On Sun, 15 Jul 2007 16:11:41 +0200
Michael Haggerty <mhagger@xxxxxxxxxxxx> wrote:

[...]

3. I expect we should set 'committer' to the value determined from CVS and leave 'author' unused. But I suppose another possibility would be to set the 'committer' to 'cvs2svn' and the 'author' to the original CVS
author.  Which one makes sense?

Another option is to just allow Git to set author and committer to the
same value.  As noted in the man page: "If author is omitted then
fast-import will automatically use the committer's information for
the author portion of the commit".

I expect that committer and author would both be set to the value
determined from CVS. CVS doesn't differentiate and I think the
most reasonable assumption in many CVS settings is that the one
who committed a change is the original author.

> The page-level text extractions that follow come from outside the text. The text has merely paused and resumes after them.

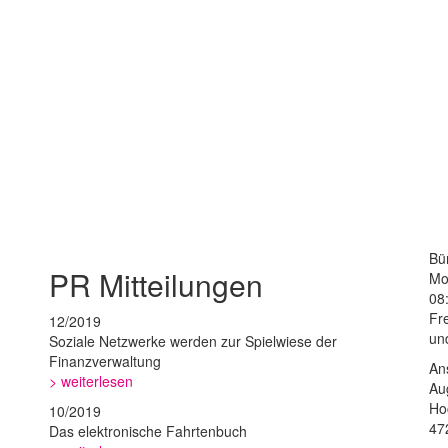
Bü
PR Mitteilungen
Mo
08
Fr
12/2019
un
Soziale Netzwerke werden zur Spielwiese der
Finanzverwaltung
An
> weiterlesen
Au
Ho
10/2019
47
Das elektronische Fahrtenbuch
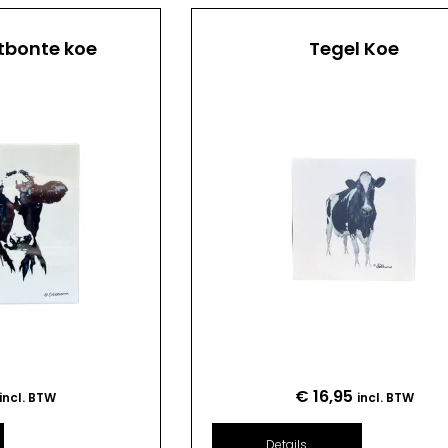
tbonte koe
Tegel Koe
€
16,95
incl. BTW
incl. BTW
Details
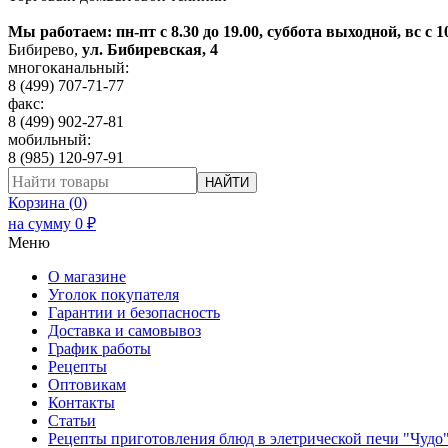
Мы работаем: пн-пт с 8.30 до 19.00, суббота выходной, вс с 1
Бибирево
,
ул. Бибиревская, 4
многоканальный:
8 (499) 707-71-77
факс:
8 (499) 902-27-81
мобильный:
8 (985) 120-97-91
НАЙТИ
Корзина (
0
)
на сумму
0
₽
Меню
О магазине
Уголок покупателя
Гарантии и безопасность
Доставка и самовывоз
График работы
Рецепты
Оптовикам
Контакты
Статьи
Рецепты приготовления блюд в элетрической печи "Чудо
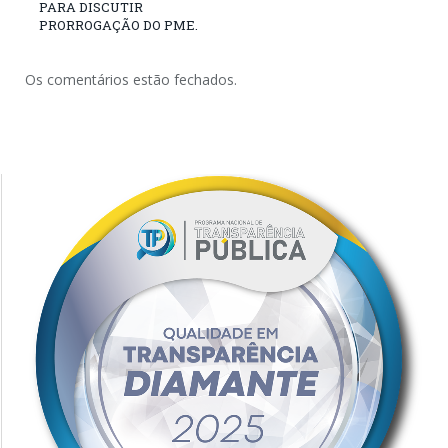
PARA DISCUTIR
PRORROGAÇÃO DO PME.
Os comentários estão fechados.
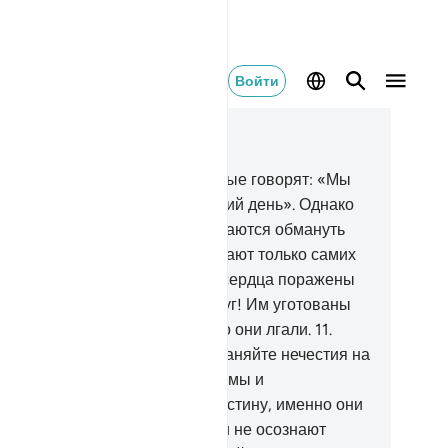
Войти
тать в контексте
ва 2, Страница 3, Джуз 1
Среди людей есть такие, которые говорят: «Мы
еровали в Аллаха и в Последний день». Однако
и суть неверующие.
9
.
Они пытаются обмануть
лаха и верующих, но обманывают только самих
бя и не осознают этого.
10
.
Их сердца поражены
дугом. Да усилит Аллах их недуг! Им уготованы
чительные страдания за то, что они лгали.
11
.
гда им говорят: «Не распространяйте нечестия на
мле!». - они отвечают: «Только мы и
танавливаем порядок».
12
.
Воистину, именно они
спространяют нечестие, но они не осознают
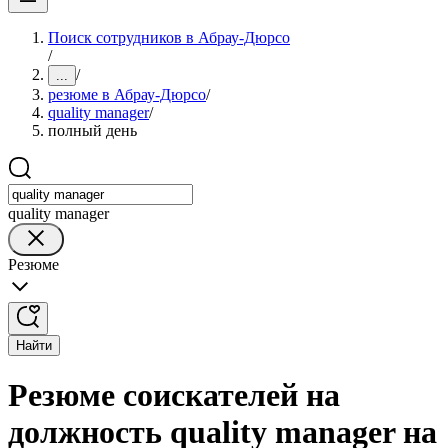
Поиск сотрудников в Абрау-Дюрсо
/
/
...
резюме в Абрау-Дюрсо
/
quality manager
/
полный день
quality manager
Резюме
Найти
Резюме соискателей на
должность quality manager на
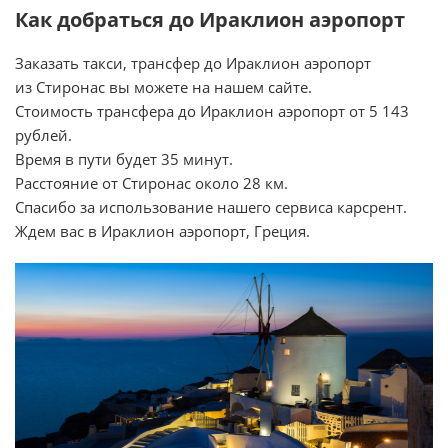
Как добраться до Ираклион аэропорт
Заказать такси, трансфер до Ираклион аэропорт
из Стиронас вы можете на нашем сайте.
Стоимость трансфера до Ираклион аэропорт от 5 143
рублей.
Время в пути будет 35 минут.
Расстояние от Стиронас около 28 км.
Спасибо за использование нашего сервиса карсрент.
Ждем вас в Ираклион аэропорт, Греция.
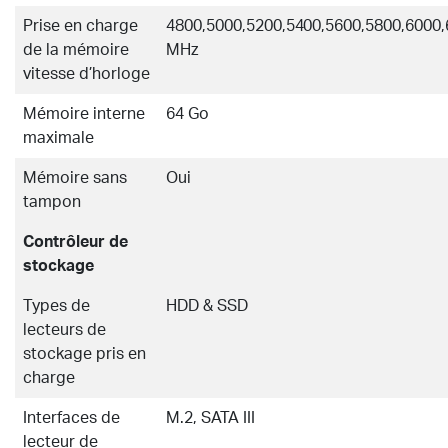
Prise en charge
4800,5000,5200,5400,5600,5800,6000
de la mémoire
MHz
vitesse d’horloge
Mémoire interne
64 Go
maximale
Mémoire sans
Oui
tampon
Contrôleur de
stockage
Types de
HDD & SSD
lecteurs de
stockage pris en
charge
Interfaces de
M.2, SATA III
lecteur de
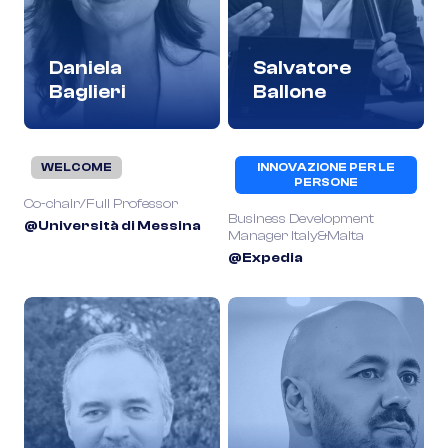
Daniela
Salvatore
Baglieri
Ballone
WELCOME
INNOVAZIONE PER LE
PERSONE
Co-chair/Full Professor
Business Development
@Università di Messina
Manager Italy&Malta
@Expedia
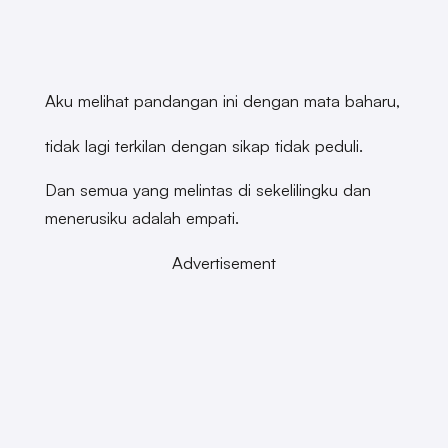
Aku melihat pandangan ini dengan mata baharu,
tidak lagi terkilan dengan sikap tidak peduli.
Dan semua yang melintas di sekelilingku dan
menerusiku adalah empati.
Advertisement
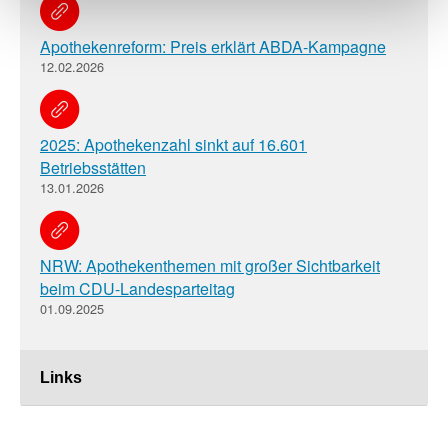
Apothekenreform: Preis erklärt ABDA-Kampagne
12.02.2026
2025: Apothekenzahl sinkt auf 16.601
Betriebsstätten
13.01.2026
NRW: Apothekenthemen mit großer Sichtbarkeit
beim CDU-Landesparteitag
01.09.2025
Links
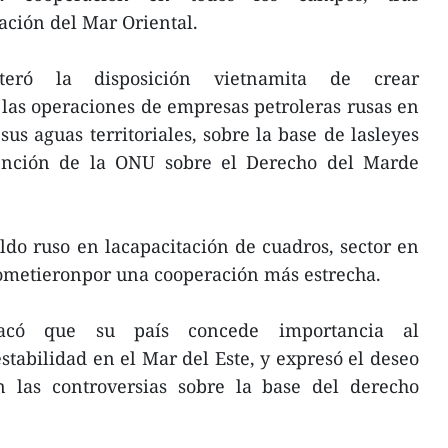
uación del Mar Oriental.
teró la disposición vietnamita de crear
las operaciones de empresas petroleras rusas en
us aguas territoriales, sobre la base de lasleyes
vención de la ONU sobre el Derecho del Marde
do ruso en lacapacitación de cuadros, sector en
ometieronpor una cooperación más estrecha.
tacó que su país concede importancia al
tabilidad en el Mar del Este, y expresó el deseo
n las controversias sobre la base del derecho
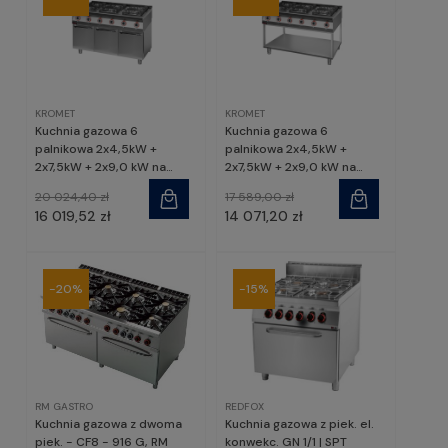
KROMET
KROMET
Kuchnia gazowa 6
Kuchnia gazowa 6
palnikowa 2x4,5kW +
palnikowa 2x4,5kW +
2x7,5kW + 2x9,0 kW na
2x7,5kW + 2x9,0 kW na
podstawie szafkowej
podstawie szkieletowej |
20 024,40 zł
17 589,00 zł
zamkniętej | 900.KG-6.S.D,
900.KG-6.T, Kromet
16 019,52 zł
14 071,20 zł
Kromet
-20%
-15%
RM GASTRO
REDFOX
Kuchnia gazowa z dwoma
Kuchnia gazowa z piek. el.
piek. - CF8 - 916 G, RM
konwekc. GN 1/1 | SPT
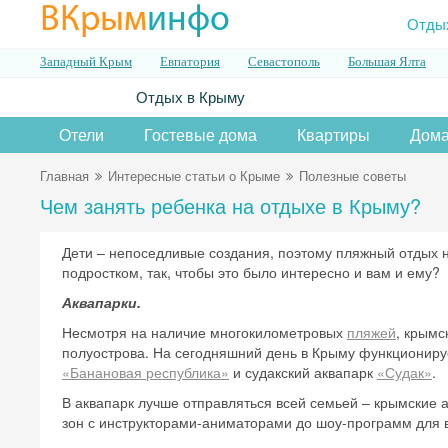
ВКрым
инфо
Отды
Западный Крым
Евпатория
Севастополь
Большая Ялта
Отдых в Крыму
Отели
Гостевые дома
Квартиры
Дома
Главная
Интересные статьи о Крыме
Полезные советы
Чем занять ребенка на отдыхе в Крыму?
Дети – непоседливые создания, поэтому пляжный отдых на
подростком, так, чтобы это было интересно и вам и ему?
Аквапарки.
Несмотря на наличие многокилометровых
пляжей
, крымс
полуострова. На сегодняшний день в Крыму функциониру
«Банановая республика»
и судакский аквапарк
«Судак»
.
В аквапарк лучше отправляться всей семьей – крымские а
зон с инструкторами-аниматорами до шоу-программ для 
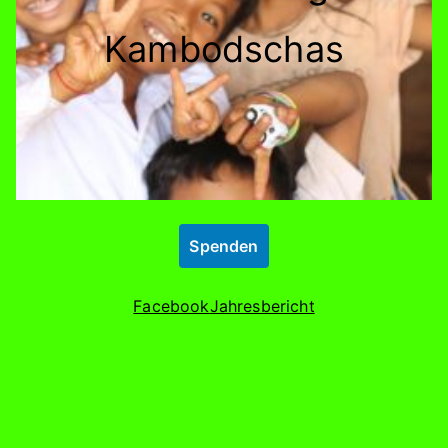
Kambodschas
Spenden
Facebook
Jahresbericht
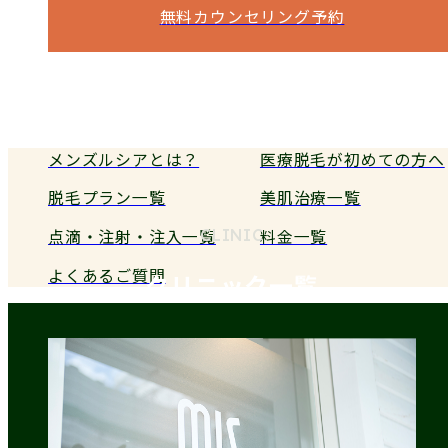
無料カウンセリング予約
電話予約
メンズルシアとは？
医療脱毛が初めての方へ
脱毛プラン一覧
美肌治療一覧
点滴・注射・注入一覧
料金一覧
CLINIC
よくあるご質問
クリニック一覧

4. It appears that a commit can only have a single 'from', which I
suppose means that files can only be added to one branch from a single
source branch/revision in a single commit.  But CVS branches and tags
can include files from multiple source branches and/or revisions. What
would be the most git-like way to handle this situation?  Should the
branch be created in one commit, then have files from other sources
added to it in other commits?  Or should (is this even possible?) all
files be added to the branch in a single commit, using multiple "merge"
sources?

This is really a hard question, which I feel unable to answer.
My feeling is that you would not be able to construct a git
history where branches would need multiple 'froms'. git always
tracks the complete state of all files in the project. So
you can only branch all files at once or no file at all.
It's really hard to say how the situation you described can
be handled.

However, I have a related comment.

Well maintained CVS branches shouldn't suffer from this problem. In
our repository we typically set a tag topic-split on the CVS trunk
and create the branch topic-branch from this tag. Note, some time may
pass before we commit the first change to topic-branch. I'd expect that
a CVS to git importer should handle this situation perfectly. I'd expect
that the git tag topic-split would be set to the last commit common
to the git branch representing the CVS trunk and the git branch
representing the CVS topic-branch. git-cvsimport fails to do so if
the timing of the first commit to the CVS topic-branch is wrong.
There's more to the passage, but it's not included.